Negotiations with Korea opened in May this year however DFAT are still accepting submissions from stakeholders. Australian beef farmers have been fighting to ensure Australia secures greater access to its markets, since Korea recently signed an FTA with the US reducing its 40% tariffs on beef over 15 years. This is of major concern to Australia since Korea is our third largest beef export market with 127,000 tonnes exported last year.
Motor vehicles and telecommunications equipment are a major import into Australia from Korea which has seriously eroded our local motor vehicle industry. Korea will also be looking for greater access to Australian education exports.
As one Australian science teacher in Korea recently explained, Korean children know which Australians have won the Noble Peace Prizes in Science but not who Kylie Minogue is. What would our students answer? Are we exporting our knowledge at the long term expense of our own proven science capabilities? Does our education encourage and support excellence for the future benefit of Australia?
Current Free Trade Agreements in place: Chile 2009; USA 2005; Thailand 2005; Singapore 2003; New Zealand 1983.
Current Free Trade Agreement under negotiation: China; ASEAN - Malaysia; Japan; GCC; Korea.
Free Trade Agreements under consideration: Indonesia; India; Mexico.

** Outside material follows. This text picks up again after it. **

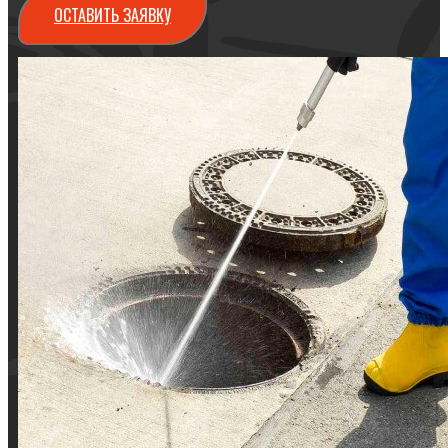
ОСТАВИТЬ ЗАЯВКУ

Of concern to AUSBUY in relation to all agreements is that previous agreements, most importantly that with the US, has had a negative influence on Australia and that our negotiators signed a substandard agreement rather than no agreement at all.
Also of concern is that companies operating in countries with an FTA in place are not subject to the same government legislation in relation to environmental, human rights and labour standards and so who do not operate on a level playing field with Australian manufacturers.
Most importantly AUSBUY believe that our government should be focusing on multilateral agreements rather than bilateral ones, which the current government outlined as its focus at the past election.